Grand voyageur, Caryl Férey nourrit de ses errances ses romans, noirs comme l’acier. Citons parmi ses réussites Zulu (Gallimard, 2008), Condor (Gallimard, 2016), Paz (Gallimard, 2019) ou Lëd (Les Arènes, 2021), sans compter les livres qu’il consacre à un antihéros par excellence, Mc Cash : Plutôt crever (Gallimard, 2002) ou Plus jamais seul (Gallimard, 2018). Okavango, paru l’été dernier, se déroule en Namibie et a comme sujet le braconnage. Et les ombres de l’Apartheid rodent encore…

Meurtres dans un parc naturel

« D’étranges rumeurs couraient sur Wild Bunch ; elles disaient que les hommes s’y transformaient la nuit, que les empreintes de leurs pas disparaissaient soudain du sol, qu’ils devenaient lions, ou léopards, qu’ils tuaient au hasard ceux qui s’aventuraient sur leur territoire, qu’on retrouvait des cadavres lacérés au-delà des clôtures électrifiées, à demi dévorées… »

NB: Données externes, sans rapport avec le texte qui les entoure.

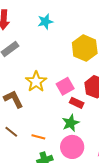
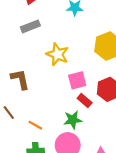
yellow star: (36, 82) -> (57, 54), moved, turned -30

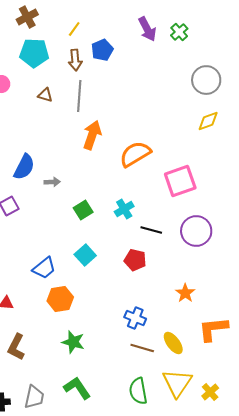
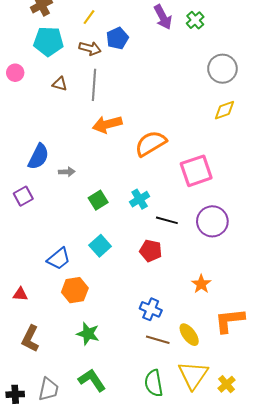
brown arrow: (75, 60) -> (90, 48), turned -70
orange arrow: (92, 135) -> (107, 124), turned -124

De nos jours, un jeune type est retrouvé mort dans la réserve animalière de Wild Bunch, non loin de la frontière namibienne. La ranger Solanah Betwase est chargée de l’enquête et se rend place. Elle y rencontre le propriétaire, un quinquagénaire blanc nommé John Latham, qui vit là avec la peuplade San qui l’a adopté. Il avait même épousé l’une des leurs mais elle est décédée depuis longtemps. Solanah se sent attirée par lui. Mais son enquête est troublante, Latham ressemble à un ancien soldat de l’armée sud-africaine du régime de l’Apartheid, porté disparu… Plus elle avancera dans son enquête, plus le trouble grandira. Surtout que le braconnage semble la vraie cause du meurtre, mêlant le célèbre Scorpion, tandis que les assassinats d’animaux sauvages tels les rhinocéros se multiplient, rendant fou furieux John Latham.

Sur le fil du rasoir

Comme à son habitude, Caryl Férey livre avec Okavango un roman âpre, se déroulant dans le milieu des réserves africaines, loin donc de l’opinion publique européenne. On est pris par l’intrigue et les personnages, parfois mus par des pulsions contradictoires : humain, trop humain ! le souvenir des guerres menées en Angola du temps de l’Apartheid hante aussi le roman… Et ces animaux qu’on admire tant en furent aussi des victimes. C’est prenant, dur, violent.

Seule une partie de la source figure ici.